Why the City should vote Labour in the EU elections
AFTER over 30 years of working for world-leading financial institutions, I know that most people working in the City think of the Tories as both better for them personally through low income taxes, and more pro-business generally.
But the facts have changed. Today, if you work in the City and vote Conservative, let alone Ukip, you are casting a vote that could potentially destroy the very City which is your living. If Britain leaves the EU, the successful business model of the City will collapse. The City today owes its position to being inside the single market, able to do business across the EU as a home market, and be the global leader in trading the euro and euro-denominated securities.
David Cameron started out as leader of his party telling his members to “stop banging on about Europe”. But he has been forced by his Europhobe backbenchers and members to tack right and promise a referendum in 2017, which at best causes uncertainty and, at worst, could end in disaster.

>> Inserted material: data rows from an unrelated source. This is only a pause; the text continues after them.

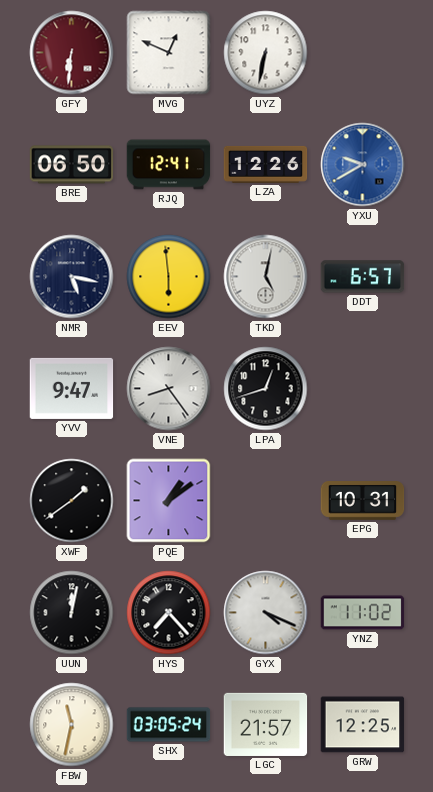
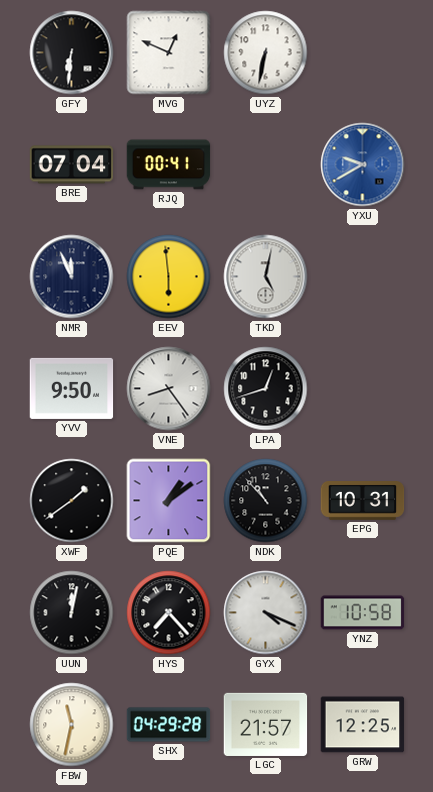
GFY dial: burgundy -> black
BRE: 06:50 -> 07:04
RJQ: 12:41 -> 00:41
LZA: 12:26 -> none
NMR: 5:17 -> 11:56
DDT: 6:57 -> none
YVV: 9:47 -> 9:50
NDK: none -> 10:53
YNZ: 11:02 -> 10:58
SHX: 03:05 -> 04:29
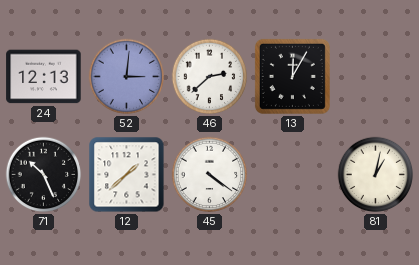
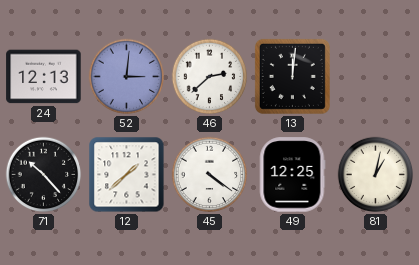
13: 12:05 -> 12:01
71: 10:26 -> 10:23
49: none -> 12:25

Cameron is too scared to put the facts to the country: Britain cannot dictate to the rest of Europe the terms of our membership. The 27 other countries of the EU will not all agree to make changes to EU treaties to give Britain all the benefits of membership but exempt it from any obligations.
The idea that the City could survive outside the EU as a kind of gigantic Jersey or Cayman Islands is fantasy. For a start, Jersey derives much of its business as a feeder to the City within the EU. And the City could not function without being the place where Germans, French, Italians, Poles and our other European friends can move to work, play and pay taxes without having to apply for a visa. These are all the reasons why Ed Miliband has wisely ensured that, unlike the Tories, Labour will not offer an automatic referendum in the next parliament. Labour stands for stability and certainty where others stand for indecision.
We cannot afford to risk our membership of the EU to indulge Europhobes. Cameron and the chancellor have already damaged Britain’s relations with the EU, and deprived us of influence by withdrawing the Tories from the moderate centre-right group in the European Parliament – a group which includes Angela Merkel’s CDU-CSU.
So when you cast your vote in the European elections tomorrow and the general election next year, consider this: if you value your job in the City and want to see the City continue prosper as Europe’s premier financial centre, there is now only one party left you can vote for to assure the City’s future: the Labour Party.
Tom Brown is a committee member of Labour in the City, and a former managing director at NordLB and Deutsche Bank.